= Instructions to follow =
A single number is needed: how many lines of the data below contain "page".

= Given records =
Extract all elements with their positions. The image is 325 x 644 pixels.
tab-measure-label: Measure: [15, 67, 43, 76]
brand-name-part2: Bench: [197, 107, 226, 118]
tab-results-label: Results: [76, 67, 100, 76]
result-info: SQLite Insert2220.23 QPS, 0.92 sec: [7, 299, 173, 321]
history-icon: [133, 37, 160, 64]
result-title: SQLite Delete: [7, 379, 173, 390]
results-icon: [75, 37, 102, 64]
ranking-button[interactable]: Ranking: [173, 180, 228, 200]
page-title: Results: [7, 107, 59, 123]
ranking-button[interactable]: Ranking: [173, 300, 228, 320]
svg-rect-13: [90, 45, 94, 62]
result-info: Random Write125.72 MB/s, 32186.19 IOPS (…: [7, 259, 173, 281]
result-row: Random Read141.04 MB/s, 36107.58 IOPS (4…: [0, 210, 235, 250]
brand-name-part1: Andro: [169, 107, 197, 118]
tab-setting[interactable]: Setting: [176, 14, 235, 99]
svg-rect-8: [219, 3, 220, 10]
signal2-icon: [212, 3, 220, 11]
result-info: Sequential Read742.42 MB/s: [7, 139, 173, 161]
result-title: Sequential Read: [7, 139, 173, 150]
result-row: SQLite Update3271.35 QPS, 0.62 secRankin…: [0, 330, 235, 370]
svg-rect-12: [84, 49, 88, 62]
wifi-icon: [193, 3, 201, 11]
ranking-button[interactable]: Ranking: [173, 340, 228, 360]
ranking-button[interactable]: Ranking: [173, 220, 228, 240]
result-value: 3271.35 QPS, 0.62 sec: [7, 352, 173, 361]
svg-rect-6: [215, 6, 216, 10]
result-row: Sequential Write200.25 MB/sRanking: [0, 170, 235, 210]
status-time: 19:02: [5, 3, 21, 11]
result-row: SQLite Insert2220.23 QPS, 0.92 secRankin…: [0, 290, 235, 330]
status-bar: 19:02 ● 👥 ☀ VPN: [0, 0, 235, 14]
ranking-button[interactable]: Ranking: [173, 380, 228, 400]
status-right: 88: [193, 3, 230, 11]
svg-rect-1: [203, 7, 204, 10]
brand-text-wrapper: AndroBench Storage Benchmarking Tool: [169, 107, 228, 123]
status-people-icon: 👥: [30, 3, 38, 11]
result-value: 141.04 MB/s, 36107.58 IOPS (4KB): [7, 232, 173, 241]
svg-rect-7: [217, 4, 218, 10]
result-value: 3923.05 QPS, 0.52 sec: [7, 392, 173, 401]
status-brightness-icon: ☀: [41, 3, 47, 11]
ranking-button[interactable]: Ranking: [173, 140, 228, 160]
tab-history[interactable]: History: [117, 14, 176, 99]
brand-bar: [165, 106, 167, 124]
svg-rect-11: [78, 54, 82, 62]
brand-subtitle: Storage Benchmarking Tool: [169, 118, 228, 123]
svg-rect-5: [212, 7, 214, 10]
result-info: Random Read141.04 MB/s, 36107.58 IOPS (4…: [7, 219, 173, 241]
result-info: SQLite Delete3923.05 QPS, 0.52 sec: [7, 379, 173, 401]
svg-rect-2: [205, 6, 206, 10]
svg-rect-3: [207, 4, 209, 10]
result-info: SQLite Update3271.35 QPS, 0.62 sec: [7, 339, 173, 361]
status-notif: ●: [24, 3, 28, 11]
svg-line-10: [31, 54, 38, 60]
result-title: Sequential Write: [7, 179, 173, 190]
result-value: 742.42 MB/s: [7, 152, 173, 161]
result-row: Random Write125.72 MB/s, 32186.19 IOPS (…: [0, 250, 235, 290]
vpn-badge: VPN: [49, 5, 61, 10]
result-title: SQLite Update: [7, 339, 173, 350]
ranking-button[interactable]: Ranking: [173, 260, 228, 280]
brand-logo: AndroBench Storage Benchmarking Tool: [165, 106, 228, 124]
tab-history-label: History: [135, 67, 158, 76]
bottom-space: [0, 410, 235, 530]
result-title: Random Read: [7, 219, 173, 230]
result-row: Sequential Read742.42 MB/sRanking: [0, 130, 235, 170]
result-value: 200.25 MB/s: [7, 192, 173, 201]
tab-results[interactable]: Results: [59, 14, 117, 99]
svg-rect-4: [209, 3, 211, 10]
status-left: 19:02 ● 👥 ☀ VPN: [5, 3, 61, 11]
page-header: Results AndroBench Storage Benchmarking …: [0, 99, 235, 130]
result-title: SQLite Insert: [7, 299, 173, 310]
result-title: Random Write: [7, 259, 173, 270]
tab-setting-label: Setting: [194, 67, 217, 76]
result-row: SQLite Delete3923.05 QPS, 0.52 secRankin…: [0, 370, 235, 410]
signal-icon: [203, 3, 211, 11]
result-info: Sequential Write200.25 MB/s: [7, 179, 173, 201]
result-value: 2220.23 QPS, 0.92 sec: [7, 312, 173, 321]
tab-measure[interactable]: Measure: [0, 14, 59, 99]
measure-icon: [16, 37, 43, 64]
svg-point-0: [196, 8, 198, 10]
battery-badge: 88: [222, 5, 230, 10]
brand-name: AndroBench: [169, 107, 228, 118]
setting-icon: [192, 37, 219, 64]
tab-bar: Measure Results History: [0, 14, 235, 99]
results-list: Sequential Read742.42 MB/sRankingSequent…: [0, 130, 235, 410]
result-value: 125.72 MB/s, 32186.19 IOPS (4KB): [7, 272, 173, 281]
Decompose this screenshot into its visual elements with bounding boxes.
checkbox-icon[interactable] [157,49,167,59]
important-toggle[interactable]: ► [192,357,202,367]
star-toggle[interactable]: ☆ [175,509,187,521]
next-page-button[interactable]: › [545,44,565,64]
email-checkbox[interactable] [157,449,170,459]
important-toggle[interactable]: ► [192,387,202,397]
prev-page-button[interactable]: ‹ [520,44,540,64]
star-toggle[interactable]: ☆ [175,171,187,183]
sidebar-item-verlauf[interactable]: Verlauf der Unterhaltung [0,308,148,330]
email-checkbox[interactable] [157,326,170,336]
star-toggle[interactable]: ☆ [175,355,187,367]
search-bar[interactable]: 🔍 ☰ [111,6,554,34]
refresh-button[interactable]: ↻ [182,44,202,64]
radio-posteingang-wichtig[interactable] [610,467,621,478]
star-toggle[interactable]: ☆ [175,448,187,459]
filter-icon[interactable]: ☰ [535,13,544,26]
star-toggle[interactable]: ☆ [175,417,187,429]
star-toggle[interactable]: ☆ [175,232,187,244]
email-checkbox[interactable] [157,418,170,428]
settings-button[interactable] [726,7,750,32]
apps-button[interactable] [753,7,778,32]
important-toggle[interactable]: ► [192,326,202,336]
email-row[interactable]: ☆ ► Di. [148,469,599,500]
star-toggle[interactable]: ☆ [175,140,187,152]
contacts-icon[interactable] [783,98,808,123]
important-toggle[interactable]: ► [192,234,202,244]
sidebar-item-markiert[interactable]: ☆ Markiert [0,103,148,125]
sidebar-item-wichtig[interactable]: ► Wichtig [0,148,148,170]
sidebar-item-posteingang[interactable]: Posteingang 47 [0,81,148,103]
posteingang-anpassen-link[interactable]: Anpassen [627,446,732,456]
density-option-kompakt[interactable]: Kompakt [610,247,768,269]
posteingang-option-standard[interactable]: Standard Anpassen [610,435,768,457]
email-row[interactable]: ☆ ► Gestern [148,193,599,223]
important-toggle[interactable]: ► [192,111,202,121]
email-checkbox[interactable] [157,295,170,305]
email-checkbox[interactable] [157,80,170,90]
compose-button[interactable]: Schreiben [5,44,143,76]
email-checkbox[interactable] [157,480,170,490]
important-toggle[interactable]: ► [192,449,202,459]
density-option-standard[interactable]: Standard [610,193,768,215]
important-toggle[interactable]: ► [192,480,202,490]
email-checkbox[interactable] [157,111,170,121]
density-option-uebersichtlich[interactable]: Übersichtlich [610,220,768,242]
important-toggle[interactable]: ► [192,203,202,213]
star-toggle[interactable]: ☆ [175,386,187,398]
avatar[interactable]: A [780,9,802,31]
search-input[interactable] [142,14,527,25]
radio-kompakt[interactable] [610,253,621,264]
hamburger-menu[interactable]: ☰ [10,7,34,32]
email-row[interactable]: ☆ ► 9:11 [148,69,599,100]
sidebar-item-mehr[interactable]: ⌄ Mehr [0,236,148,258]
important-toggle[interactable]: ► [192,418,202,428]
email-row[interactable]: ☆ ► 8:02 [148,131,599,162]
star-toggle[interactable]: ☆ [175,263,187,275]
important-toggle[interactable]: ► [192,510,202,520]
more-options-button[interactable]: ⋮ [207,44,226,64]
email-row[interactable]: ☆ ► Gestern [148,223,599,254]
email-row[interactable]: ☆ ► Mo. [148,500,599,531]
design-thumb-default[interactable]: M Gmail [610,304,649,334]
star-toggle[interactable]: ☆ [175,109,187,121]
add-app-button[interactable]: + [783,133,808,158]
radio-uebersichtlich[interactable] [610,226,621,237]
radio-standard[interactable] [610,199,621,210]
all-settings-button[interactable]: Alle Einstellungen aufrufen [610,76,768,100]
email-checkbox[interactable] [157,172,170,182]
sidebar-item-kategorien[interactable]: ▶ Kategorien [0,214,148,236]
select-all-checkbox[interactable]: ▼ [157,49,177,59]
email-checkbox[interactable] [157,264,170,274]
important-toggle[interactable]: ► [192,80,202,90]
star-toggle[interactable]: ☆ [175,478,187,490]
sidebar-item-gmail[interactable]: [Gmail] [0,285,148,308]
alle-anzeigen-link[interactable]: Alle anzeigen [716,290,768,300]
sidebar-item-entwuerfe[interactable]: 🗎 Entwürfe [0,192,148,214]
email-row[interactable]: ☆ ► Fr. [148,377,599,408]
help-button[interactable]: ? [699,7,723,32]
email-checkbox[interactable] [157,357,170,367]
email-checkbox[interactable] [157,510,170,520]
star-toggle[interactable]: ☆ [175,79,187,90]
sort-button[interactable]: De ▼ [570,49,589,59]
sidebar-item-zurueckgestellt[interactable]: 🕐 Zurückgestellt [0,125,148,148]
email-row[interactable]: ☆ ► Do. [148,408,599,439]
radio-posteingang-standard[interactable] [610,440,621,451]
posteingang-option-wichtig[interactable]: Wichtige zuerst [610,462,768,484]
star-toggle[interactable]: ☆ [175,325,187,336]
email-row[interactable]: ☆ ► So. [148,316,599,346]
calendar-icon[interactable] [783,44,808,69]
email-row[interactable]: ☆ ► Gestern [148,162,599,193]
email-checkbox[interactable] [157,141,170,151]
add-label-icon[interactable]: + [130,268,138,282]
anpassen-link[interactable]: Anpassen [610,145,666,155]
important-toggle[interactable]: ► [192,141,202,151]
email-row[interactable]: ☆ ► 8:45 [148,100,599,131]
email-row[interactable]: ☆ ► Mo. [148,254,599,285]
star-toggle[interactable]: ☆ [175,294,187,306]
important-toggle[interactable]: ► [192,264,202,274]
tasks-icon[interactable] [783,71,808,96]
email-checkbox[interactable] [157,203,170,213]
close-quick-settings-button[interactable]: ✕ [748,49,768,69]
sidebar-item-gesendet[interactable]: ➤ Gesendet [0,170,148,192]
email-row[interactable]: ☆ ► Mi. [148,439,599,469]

= Output =
4